By: By William R. Toler - Editor

ROCKINGHAM — Before the final round even began, judges for the Robin’s Idol karaoke competition had individually already decided the winner: Ally Roberts.

One of the judges, Stephen Wyand, relied completely on his hearing to make the call — because he’s blind.

“They all sounded great,” he said, but picked the 19-year-old Roberts partly because of her song selection and “the control of her voice.”

“Overall, her performances were very consistent,” he said.

The teen said she was a little excited during the drum roll, but when they rolled out a Jagermeister cooler as the prize, she was assuming she wouldn’t win.

“A lot of people were coming up to me and saying I was going to win, but I don’t really think like that,” she said. “I’m really critical of myself, but it’s a good thing.”

But when they called her name, she was surprised.

Ally Roberts said she has been singing “as long as I can remember,” including early years at her grandmother’s church and with friends. “I just do it constantly.

She sings in the praise band at summit church, has performed at city events (including 2017’s SpringFest) and even auditioned for NBC’s “The Voice,” but didn’t get a call back.

“It was more of a learning experience,” she said.

Ally Roberts had planned to try again this year, but a snowstorm in Indiana kept her down south. She’s also considering auditioning for “American Idol” next month in Charlotte — if she can work around classes at N.C. State University, where she will major in animal science.

Although she was the winner, judge Matt Harrelson said the decision was a tough one, picking between her, Neil Parrisher, Beth Baldwin, G.W. Crenshaw and Hunter Gainey.

Emcee Franklin Branch said he saw a YouTube video of Gainey, from Chesterfield, South Carolina, singing and said, “Dude, you’ve got to come do this, you’ve got to come on up.”

Gainey and Ally Roberts both one the final week of qualifying. Parrisher, Baldwin and Crenshaw won the previous weeks, respectively.

Although he wasn’t a finalist, Bill Thompson was a favorite for his renditions of Elvis songs. On Wednesday, he even wore a white jumpsuit like king did in his later years.

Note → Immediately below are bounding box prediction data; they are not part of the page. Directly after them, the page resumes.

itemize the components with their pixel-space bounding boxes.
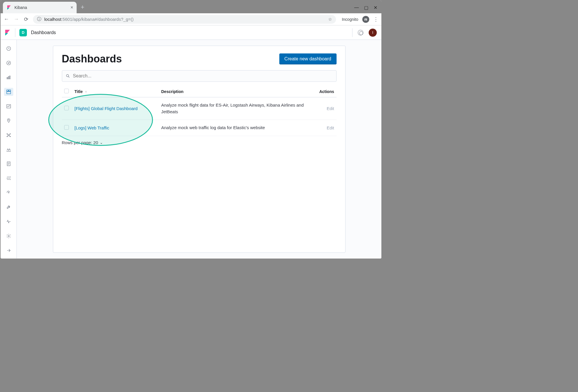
side-nav [1,40,17,259]
svg-rect-4 [364,18,367,19]
svg-rect-13 [9,90,10,91]
col-actions: Actions [311,86,337,97]
kibana-logo-icon[interactable] [4,29,11,36]
sidenav-infra-icon[interactable] [4,146,13,154]
svg-rect-11 [10,76,10,79]
chevron-down-icon: ⌄ [100,140,103,145]
row-checkbox[interactable] [64,106,69,110]
app-badge[interactable]: D [19,29,27,36]
svg-point-28 [66,75,69,77]
row-checkbox[interactable] [64,125,69,130]
dashboards-panel: Dashboards Create new dashboard Title ↑ [53,46,346,253]
svg-point-24 [7,178,8,179]
sidenav-uptime-icon[interactable] [4,189,13,197]
sidenav-ml-icon[interactable] [4,131,13,139]
svg-rect-10 [8,77,9,79]
svg-point-26 [8,192,9,193]
svg-point-2 [364,19,365,21]
kibana-favicon-icon [6,5,12,10]
svg-rect-12 [7,90,8,91]
table-row: [Flights] Global Flight Dashboard Analyz… [62,97,337,120]
rows-per-page[interactable]: Rows per page: 20 ⌄ [62,140,337,145]
svg-point-16 [8,119,9,120]
browser-window: Kibana × + — ▢ ✕ ← → ⟳ ⓘ localhost:5601/… [1,1,381,259]
sidenav-devtools-icon[interactable] [4,203,13,211]
bookmark-star-icon[interactable]: ☆ [328,17,332,22]
svg-point-23 [10,177,10,177]
sidenav-apm-icon[interactable] [4,174,13,182]
col-description[interactable]: Description [159,86,311,97]
svg-point-8 [7,61,11,65]
maximize-icon[interactable]: ▢ [364,5,368,10]
table-row: [Logs] Web Traffic Analyze mock web traf… [62,120,337,136]
close-window-icon[interactable]: ✕ [374,5,377,10]
dashboard-link[interactable]: [Logs] Web Traffic [75,125,109,130]
rows-per-page-label: Rows per page: 20 [62,140,98,145]
page-title: Dashboards [62,53,122,65]
incognito-label: Incognito [342,17,358,22]
tab-close-icon[interactable]: × [71,5,73,10]
url-host: localhost [44,17,61,22]
sidenav-discover-icon[interactable] [4,59,13,67]
sidenav-visualize-icon[interactable] [4,73,13,81]
sidenav-timelion-icon[interactable] [4,102,13,110]
incognito-icon[interactable] [362,16,369,23]
browser-tab[interactable]: Kibana × [3,2,77,13]
sidenav-collapse-icon[interactable] [4,246,13,254]
window-controls: — ▢ ✕ [354,5,381,10]
sidenav-maps-icon[interactable] [4,117,13,125]
svg-point-25 [10,179,10,180]
select-all-checkbox[interactable] [64,89,69,93]
sidenav-recent-icon[interactable] [4,44,13,53]
svg-marker-6 [5,33,8,36]
col-title-label: Title [75,89,83,94]
svg-rect-9 [7,77,8,79]
help-icon[interactable] [358,30,363,36]
browser-menu-icon[interactable]: ⋮ [373,16,378,23]
sidenav-management-icon[interactable] [4,232,13,240]
minimize-icon[interactable]: — [354,5,359,10]
sort-asc-icon: ↑ [85,90,87,94]
kibana-header: D Dashboards I [1,25,381,40]
edit-action[interactable]: Edit [327,125,334,130]
reload-icon[interactable]: ⟳ [23,16,29,23]
omnibox[interactable]: ⓘ localhost:5601/app/kibana#/dashboards?… [33,15,336,24]
search-box[interactable] [62,70,337,82]
sidenav-logs-icon[interactable] [4,160,13,168]
col-title[interactable]: Title ↑ [72,86,159,97]
divider [15,28,15,37]
create-dashboard-button[interactable]: Create new dashboard [279,53,337,64]
svg-marker-1 [7,8,10,10]
url-path: :5601/app/kibana#/dashboards?_g=() [61,17,134,22]
dashboard-link[interactable]: [Flights] Global Flight Dashboard [75,106,138,111]
browser-tabbar: Kibana × + — ▢ ✕ [1,1,381,13]
breadcrumb[interactable]: Dashboards [31,30,56,35]
back-icon[interactable]: ← [3,16,9,22]
kibana-body: Dashboards Create new dashboard Title ↑ [1,40,381,259]
dashboards-table: Title ↑ Description Actions [Flights] Gl… [62,86,337,136]
forward-icon: → [13,16,19,22]
avatar[interactable]: I [369,29,377,37]
divider [352,28,352,37]
sidenav-monitoring-icon[interactable] [4,218,13,226]
new-tab-button[interactable]: + [81,3,84,11]
edit-action[interactable]: Edit [327,106,334,111]
search-icon [66,74,70,78]
tab-title: Kibana [14,5,71,10]
row-description: Analyze mock web traffic log data for El… [159,120,311,136]
sidenav-dashboard-icon[interactable] [4,88,13,96]
workspace: Dashboards Create new dashboard Title ↑ [17,40,381,259]
search-input[interactable] [73,73,333,79]
svg-point-3 [366,19,367,21]
browser-addressbar: ← → ⟳ ⓘ localhost:5601/app/kibana#/dashb… [1,13,381,25]
svg-rect-14 [7,92,11,94]
row-description: Analyze mock flight data for ES-Air, Log… [159,97,311,120]
site-info-icon[interactable]: ⓘ [37,16,41,22]
svg-point-27 [8,235,9,237]
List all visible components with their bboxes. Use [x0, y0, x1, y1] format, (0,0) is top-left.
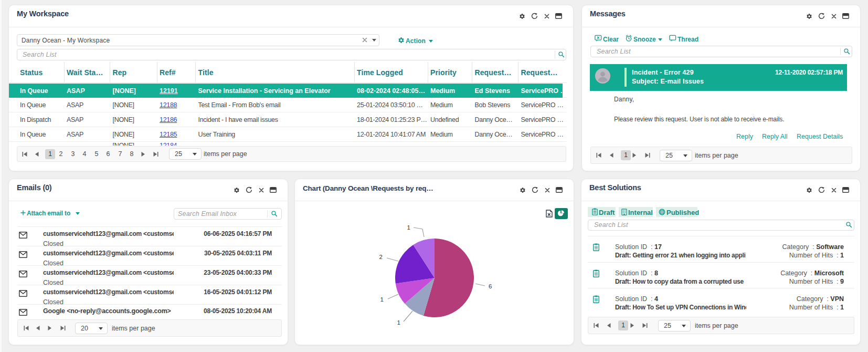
svg-text:1: 1 — [407, 224, 410, 231]
svg-text:2: 2 — [379, 254, 383, 260]
svg-text:1: 1 — [397, 319, 400, 326]
svg-text:6: 6 — [489, 283, 492, 289]
svg-text:1: 1 — [380, 296, 384, 303]
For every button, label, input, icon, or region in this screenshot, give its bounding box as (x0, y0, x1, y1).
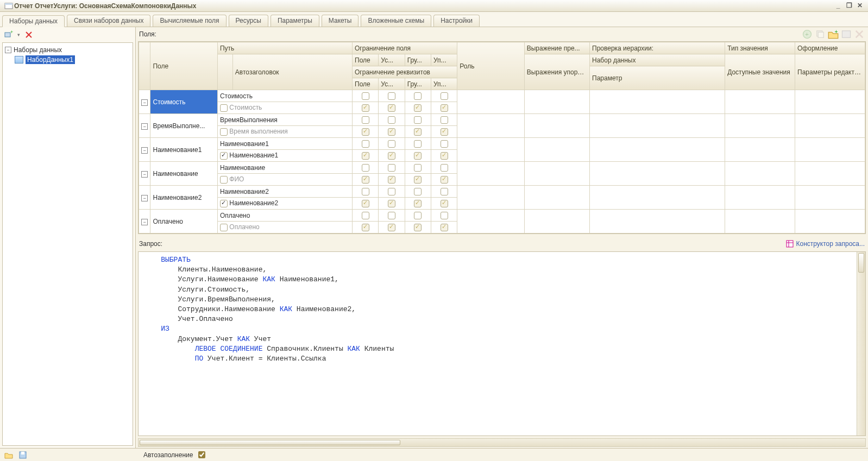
query-vscroll[interactable] (857, 252, 865, 435)
query-constructor-button[interactable]: Конструктор запроса... (785, 239, 865, 248)
col-dataset[interactable]: Набор данных (590, 54, 725, 66)
tree-root[interactable]: − Наборы данных (5, 45, 130, 55)
limit-checkbox[interactable] (388, 212, 395, 219)
autotitle-checkbox[interactable] (220, 152, 228, 160)
req-checkbox[interactable] (414, 128, 422, 136)
cell-path[interactable]: ВремяВыполнения (217, 114, 352, 126)
col-expr[interactable]: Выражение пре... (524, 42, 589, 54)
tree-item-dataset1[interactable]: НаборДанных1 (15, 55, 130, 65)
limit-checkbox[interactable] (414, 188, 422, 195)
cell-autotitle[interactable]: Время выполнения (217, 126, 352, 138)
limit-checkbox[interactable] (441, 116, 448, 124)
limit-checkbox[interactable] (441, 164, 448, 172)
col-avail[interactable]: Доступные значения (725, 54, 795, 90)
cell-field[interactable]: Наименование1 (150, 138, 217, 162)
table-field-button[interactable] (841, 29, 852, 40)
table-row[interactable]: −Наименование2Наименование2 (139, 186, 865, 198)
cell-path[interactable]: Стоимость (217, 90, 352, 102)
col-field[interactable]: Поле (150, 42, 217, 90)
req-checkbox[interactable] (388, 200, 395, 207)
minimize-button[interactable]: _ (833, 2, 843, 10)
col-chk-group1[interactable]: Гру... (405, 54, 431, 66)
cell-field[interactable]: Наименование (150, 162, 217, 186)
query-text[interactable]: ВЫБРАТЬ Клиенты.Наименование, Услуги.Наи… (139, 252, 857, 435)
add-dataset-button[interactable]: + (3, 29, 14, 40)
limit-checkbox[interactable] (441, 92, 448, 100)
req-checkbox[interactable] (441, 152, 448, 160)
limit-checkbox[interactable] (388, 116, 395, 124)
cell-path[interactable]: Наименование (217, 162, 352, 174)
req-checkbox[interactable] (414, 104, 422, 112)
req-checkbox[interactable] (388, 176, 395, 184)
limit-checkbox[interactable] (388, 188, 395, 195)
add-folder-button[interactable]: + (828, 29, 839, 40)
req-checkbox[interactable] (388, 128, 395, 136)
limit-checkbox[interactable] (414, 164, 422, 172)
col-chk-group2[interactable]: Гру... (405, 78, 431, 90)
col-chk-order2[interactable]: Уп... (431, 78, 457, 90)
limit-checkbox[interactable] (362, 116, 369, 124)
limit-checkbox[interactable] (414, 140, 422, 148)
req-checkbox[interactable] (414, 176, 422, 184)
col-param[interactable]: Параметр (590, 66, 725, 90)
tab-nested[interactable]: Вложенные схемы (361, 15, 431, 27)
req-checkbox[interactable] (414, 200, 422, 207)
req-checkbox[interactable] (362, 224, 369, 231)
cell-field[interactable]: ВремяВыполне... (150, 114, 217, 138)
copy-field-button[interactable] (815, 29, 826, 40)
save-button[interactable] (17, 450, 28, 460)
limit-checkbox[interactable] (362, 212, 369, 219)
cell-field[interactable]: Оплачено (150, 210, 217, 233)
table-row[interactable]: −Наименование1Наименование1 (139, 138, 865, 150)
remove-field-button[interactable] (854, 29, 865, 40)
tab-params[interactable]: Параметры (271, 15, 319, 27)
col-edit-params[interactable]: Параметры редактирования (795, 54, 865, 90)
limit-checkbox[interactable] (414, 92, 422, 100)
cell-path[interactable]: Наименование1 (217, 138, 352, 150)
autofill-checkbox[interactable] (198, 451, 205, 458)
tab-calc-fields[interactable]: Вычисляемые поля (153, 15, 226, 27)
limit-checkbox[interactable] (414, 212, 422, 219)
col-chk-order1[interactable]: Уп... (431, 54, 457, 66)
req-checkbox[interactable] (362, 104, 369, 112)
cell-autotitle[interactable]: Стоимость (217, 102, 352, 114)
query-hscroll[interactable] (138, 438, 866, 447)
col-path[interactable]: Путь (217, 42, 352, 54)
limit-checkbox[interactable] (388, 140, 395, 148)
autotitle-checkbox[interactable] (220, 224, 228, 231)
collapse-icon[interactable]: − (5, 47, 11, 53)
row-collapse-icon[interactable]: − (141, 171, 148, 178)
cell-autotitle[interactable]: ФИО (217, 174, 352, 186)
col-autotitle[interactable]: Автозаголовок (232, 54, 352, 90)
limit-checkbox[interactable] (441, 140, 448, 148)
cell-autotitle[interactable]: Наименование1 (217, 150, 352, 162)
limit-checkbox[interactable] (441, 212, 448, 219)
limit-checkbox[interactable] (362, 140, 369, 148)
delete-dataset-button[interactable] (23, 29, 34, 40)
col-hierarchy[interactable]: Проверка иерархии: (590, 42, 725, 54)
table-row[interactable]: −СтоимостьСтоимость (139, 90, 865, 102)
tab-datasets[interactable]: Наборы данных (2, 15, 65, 27)
col-chk-cond2[interactable]: Ус... (379, 78, 405, 90)
req-checkbox[interactable] (362, 152, 369, 160)
limit-checkbox[interactable] (362, 188, 369, 195)
row-collapse-icon[interactable]: − (141, 195, 148, 201)
req-checkbox[interactable] (362, 128, 369, 136)
col-type[interactable]: Тип значения (725, 42, 795, 54)
row-collapse-icon[interactable]: − (141, 147, 148, 154)
col-chk-field2[interactable]: Поле (353, 78, 379, 90)
close-button[interactable]: ✕ (855, 2, 865, 10)
req-checkbox[interactable] (441, 224, 448, 231)
cell-path[interactable]: Оплачено (217, 210, 352, 222)
table-row[interactable]: −ВремяВыполне...ВремяВыполнения (139, 114, 865, 126)
col-chk-field1[interactable]: Поле (353, 54, 379, 66)
req-checkbox[interactable] (441, 176, 448, 184)
req-checkbox[interactable] (388, 224, 395, 231)
open-folder-button[interactable] (3, 450, 14, 460)
limit-checkbox[interactable] (362, 164, 369, 172)
table-row[interactable]: −НаименованиеНаименование (139, 162, 865, 174)
tab-resources[interactable]: Ресурсы (229, 15, 268, 27)
req-checkbox[interactable] (414, 224, 422, 231)
datasets-tree[interactable]: − Наборы данных НаборДанных1 (2, 42, 133, 446)
limit-checkbox[interactable] (362, 92, 369, 100)
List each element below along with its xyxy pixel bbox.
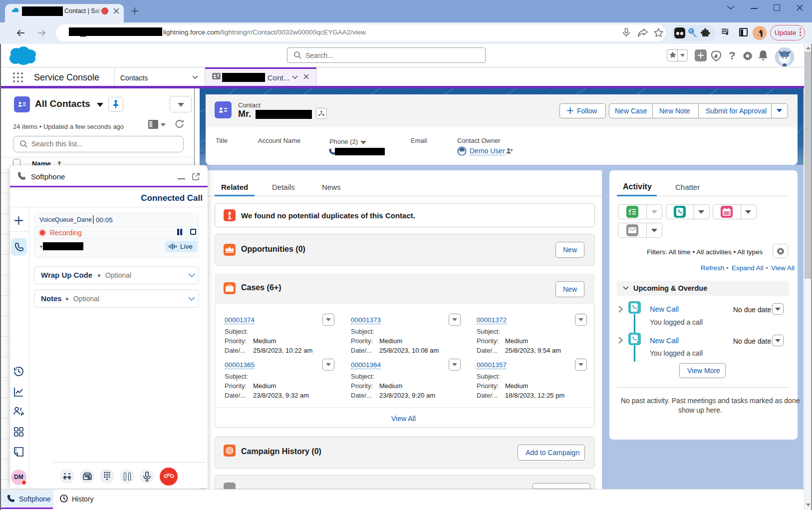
- svg-text:?: ?: [729, 49, 735, 62]
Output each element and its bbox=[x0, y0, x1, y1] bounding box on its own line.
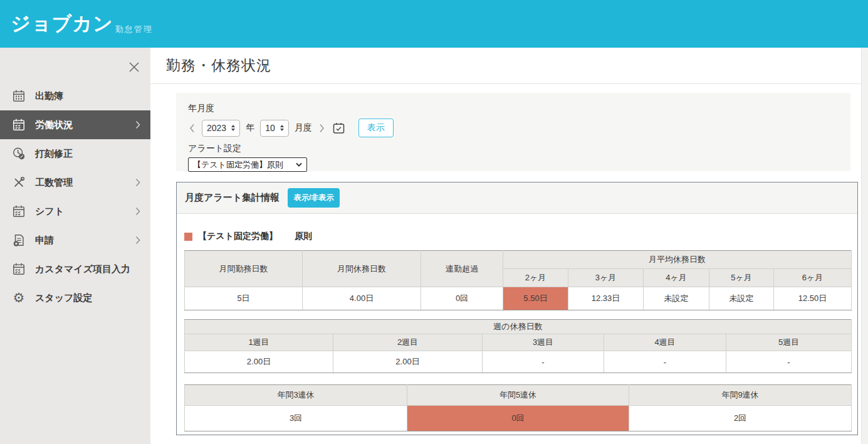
chevron-down-icon bbox=[296, 162, 302, 167]
consecutive-holidays-table: 年間3連休 年間5連休 年間9連休 3回 0回 2回 bbox=[184, 384, 852, 431]
chevron-right-icon bbox=[135, 207, 140, 216]
cell-avg-5mo: 未設定 bbox=[709, 287, 774, 310]
sidebar-item-custom-entry[interactable]: カスタマイズ項目入力 bbox=[0, 255, 150, 283]
month-unit: 月度 bbox=[295, 122, 312, 134]
calendar-check-icon bbox=[11, 117, 26, 132]
cell-consecutive-over: 0回 bbox=[421, 287, 503, 310]
column-header: 6ヶ月 bbox=[774, 269, 852, 287]
show-button[interactable]: 表示 bbox=[358, 119, 394, 137]
cell-avg-4mo: 未設定 bbox=[644, 287, 709, 310]
column-header: 2週目 bbox=[333, 334, 483, 351]
calendar-picker-icon[interactable] bbox=[333, 122, 345, 134]
cell-avg-6mo: 12.50日 bbox=[774, 287, 852, 310]
panel-title: 月度アラート集計情報 bbox=[185, 192, 280, 204]
column-header: 年間5連休 bbox=[407, 385, 629, 406]
column-header: 月間休務日数 bbox=[303, 251, 421, 287]
cell-rest-days: 4.00日 bbox=[303, 287, 421, 310]
spinner-icon bbox=[231, 125, 235, 131]
table-row: 2.00日 2.00日 - - - bbox=[185, 351, 852, 373]
alert-legend: 【テスト固定労働】 原則 bbox=[184, 231, 850, 242]
sidebar-item-label: 申請 bbox=[35, 235, 54, 246]
toggle-visibility-button[interactable]: 表示/非表示 bbox=[288, 188, 340, 208]
sidebar-menu: 出勤簿 労働状況 打刻修正 bbox=[0, 82, 150, 312]
sidebar-item-label: シフト bbox=[35, 206, 64, 218]
sidebar-item-labor-status[interactable]: 労働状況 bbox=[0, 110, 150, 139]
year-value: 2023 bbox=[207, 123, 226, 133]
column-header: 3週目 bbox=[483, 334, 604, 351]
period-label: 年月度 bbox=[188, 103, 838, 114]
filter-panel: 年月度 2023 年 10 月度 bbox=[176, 93, 850, 171]
weekly-rest-table: 週の休務日数 1週目 2週目 3週目 4週目 5週目 2.00日 2.00日 - bbox=[184, 319, 852, 373]
sidebar-item-man-hours[interactable]: 工数管理 bbox=[0, 168, 150, 197]
legend-rule: 原則 bbox=[295, 231, 312, 242]
sidebar-item-staff-settings[interactable]: ⚙ スタッフ設定 bbox=[0, 283, 150, 312]
column-header: 4ヶ月 bbox=[644, 269, 709, 287]
gear-icon: ⚙ bbox=[11, 290, 26, 305]
alert-color-swatch bbox=[184, 233, 192, 241]
column-header: 3ヶ月 bbox=[568, 269, 644, 287]
table-row: 5日 4.00日 0回 5.50日 12.33日 未設定 未設定 12.50日 bbox=[185, 287, 852, 310]
sidebar-item-attendance-book[interactable]: 出勤簿 bbox=[0, 82, 150, 110]
cell-week3: - bbox=[483, 351, 604, 373]
alert-setting-value: 【テスト固定労働】原則 bbox=[193, 159, 283, 171]
panel-header: 月度アラート集計情報 表示/非表示 bbox=[177, 182, 857, 214]
sidebar-close-icon[interactable] bbox=[127, 60, 142, 75]
sidebar-item-punch-correction[interactable]: 打刻修正 bbox=[0, 139, 150, 168]
title-band: 勤務・休務状況 bbox=[150, 48, 868, 84]
calendar-check-icon bbox=[11, 204, 26, 219]
cell-week1: 2.00日 bbox=[185, 351, 333, 373]
cell-avg-2mo-alert: 5.50日 bbox=[503, 287, 568, 310]
column-header: 5ヶ月 bbox=[709, 269, 774, 287]
sidebar-item-label: 出勤簿 bbox=[35, 90, 63, 102]
cell-work-days: 5日 bbox=[185, 287, 303, 310]
chevron-right-icon bbox=[135, 178, 140, 187]
column-header: 月間勤務日数 bbox=[185, 251, 303, 287]
column-header: 年間9連休 bbox=[629, 385, 852, 406]
sidebar-item-shift[interactable]: シフト bbox=[0, 197, 150, 226]
page-title: 勤務・休務状況 bbox=[166, 56, 271, 75]
tools-icon bbox=[11, 175, 26, 190]
cell-week5: - bbox=[726, 351, 852, 373]
column-header: 年間3連休 bbox=[185, 385, 407, 406]
prev-month-icon[interactable] bbox=[188, 124, 196, 133]
sidebar: 出勤簿 労働状況 打刻修正 bbox=[0, 48, 150, 444]
cell-week4: - bbox=[604, 351, 726, 373]
month-select[interactable]: 10 bbox=[260, 120, 289, 137]
next-month-icon[interactable] bbox=[318, 124, 326, 133]
cell-avg-3mo: 12.33日 bbox=[568, 287, 644, 310]
vertical-scrollbar[interactable] bbox=[861, 48, 868, 444]
column-header: 連勤超過 bbox=[421, 251, 503, 287]
column-header: 2ヶ月 bbox=[503, 269, 568, 287]
calendar-check-icon bbox=[11, 262, 26, 277]
column-header: 5週目 bbox=[726, 334, 852, 351]
column-header: 4週目 bbox=[604, 334, 726, 351]
group-header: 週の休務日数 bbox=[185, 320, 852, 334]
main-content: 勤務・休務状況 年月度 2023 年 10 月度 bbox=[150, 48, 868, 444]
panel-body: 【テスト固定労働】 原則 月間勤務日数 月間休務日数 連勤超過 月平均休務日数 bbox=[177, 231, 857, 431]
table-row: 3回 0回 2回 bbox=[185, 406, 852, 431]
sidebar-item-label: スタッフ設定 bbox=[35, 292, 92, 304]
app-logo-suffix: 勤怠管理 bbox=[115, 24, 153, 35]
app-logo: ジョブカン bbox=[11, 11, 113, 37]
group-header: 月平均休務日数 bbox=[503, 251, 852, 269]
column-header: 1週目 bbox=[185, 334, 333, 351]
sidebar-item-label: 労働状況 bbox=[35, 119, 73, 131]
chevron-right-icon bbox=[135, 120, 140, 129]
cell-week2: 2.00日 bbox=[333, 351, 483, 373]
sidebar-item-label: 打刻修正 bbox=[35, 148, 73, 160]
clock-edit-icon bbox=[11, 146, 26, 161]
sidebar-item-label: カスタマイズ項目入力 bbox=[35, 263, 130, 275]
app-header: ジョブカン 勤怠管理 bbox=[0, 0, 868, 48]
year-unit: 年 bbox=[246, 122, 254, 134]
alert-setting-select[interactable]: 【テスト固定労働】原則 bbox=[188, 157, 307, 172]
cell-5day-holidays-alert: 0回 bbox=[407, 406, 629, 431]
sidebar-item-application[interactable]: 申請 bbox=[0, 226, 150, 255]
period-controls: 2023 年 10 月度 表示 bbox=[188, 119, 838, 137]
spinner-icon bbox=[280, 125, 284, 131]
document-plus-icon bbox=[11, 233, 26, 248]
cell-9day-holidays: 2回 bbox=[629, 406, 852, 431]
month-value: 10 bbox=[265, 123, 275, 133]
legend-name: 【テスト固定労働】 bbox=[198, 231, 278, 242]
year-select[interactable]: 2023 bbox=[202, 120, 240, 137]
sidebar-item-label: 工数管理 bbox=[35, 177, 73, 189]
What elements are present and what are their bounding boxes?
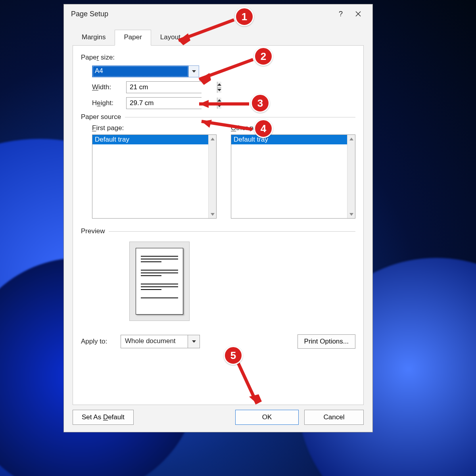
other-pages-listbox[interactable]: Default tray <box>231 134 355 219</box>
scrollbar[interactable] <box>347 135 355 218</box>
chevron-down-icon[interactable] <box>188 335 200 348</box>
paper-pane: Paper size: A4 Width: <box>73 46 364 405</box>
set-as-default-button[interactable]: Set As Default <box>73 410 134 425</box>
list-item[interactable]: Default tray <box>231 135 347 144</box>
scroll-down-icon[interactable] <box>209 210 216 218</box>
paper-size-label: Paper size: <box>81 54 355 61</box>
height-spinner[interactable] <box>126 97 202 109</box>
height-down[interactable] <box>217 103 221 109</box>
dialog-footer: Set As Default OK Cancel <box>64 405 372 432</box>
dialog-title: Page Setup <box>71 10 332 18</box>
height-up[interactable] <box>217 98 221 103</box>
cancel-button[interactable]: Cancel <box>304 410 364 425</box>
help-button[interactable]: ? <box>332 7 349 21</box>
print-options-button[interactable]: Print Options... <box>298 334 355 349</box>
preview-thumbnail <box>129 242 190 321</box>
apply-to-value: Whole document <box>121 335 188 348</box>
first-page-label: First page: <box>92 124 217 132</box>
list-item[interactable]: Default tray <box>92 135 208 144</box>
ok-button[interactable]: OK <box>235 410 299 425</box>
paper-source-label: Paper source <box>81 113 121 121</box>
width-spinner[interactable] <box>126 81 202 93</box>
height-label: Height: <box>92 99 121 107</box>
scrollbar[interactable] <box>208 135 216 218</box>
tab-layout[interactable]: Layout <box>151 30 190 46</box>
tabs: Margins Paper Layout <box>73 30 364 46</box>
scroll-up-icon[interactable] <box>347 135 355 143</box>
paper-size-select[interactable]: A4 <box>92 65 199 77</box>
width-label: Width: <box>92 83 121 91</box>
svg-marker-2 <box>192 70 196 73</box>
height-field[interactable] <box>127 98 217 109</box>
preview-label: Preview <box>81 227 105 235</box>
apply-to-select[interactable]: Whole document <box>121 335 200 348</box>
page-setup-dialog: Page Setup ? Margins Paper Layout Paper … <box>63 4 373 432</box>
chevron-down-icon[interactable] <box>188 66 199 77</box>
preview-page-icon <box>136 248 183 315</box>
scroll-down-icon[interactable] <box>347 210 355 218</box>
apply-to-label: Apply to: <box>81 338 121 345</box>
width-field[interactable] <box>127 82 217 93</box>
width-down[interactable] <box>217 87 221 93</box>
width-up[interactable] <box>217 82 221 87</box>
scroll-up-icon[interactable] <box>209 135 216 143</box>
paper-size-value: A4 <box>92 66 188 77</box>
tab-margins[interactable]: Margins <box>73 30 115 46</box>
close-button[interactable] <box>349 7 367 21</box>
first-page-listbox[interactable]: Default tray <box>92 134 217 219</box>
svg-marker-3 <box>192 340 196 343</box>
tab-paper[interactable]: Paper <box>115 30 151 46</box>
titlebar: Page Setup ? <box>64 4 372 23</box>
other-pages-label: Other pages: <box>231 124 355 132</box>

“It’s been a fun time,” Branch said.

The contest, held in June at Hudson Brothers Deli, was organized by Robin Roberts, with Branch setting the format and Bobby Deaver setting up the tunes. There was no cover charge or entry fee for singing or just listening.

“It really brought the community together, brought the people out,” Robin Roberts said.

During the qualifying weeks, contestants were brought up front for a group song. There was even a “kamikaze karaoke” where the singers had no clue what they would have to perform.

As the winner, Ally Roberts received a cash prize and a Jagermeister cooler. All other finalists were given a prize and Thompson was even gifted with a consolation prize.

Another contest is planned for August.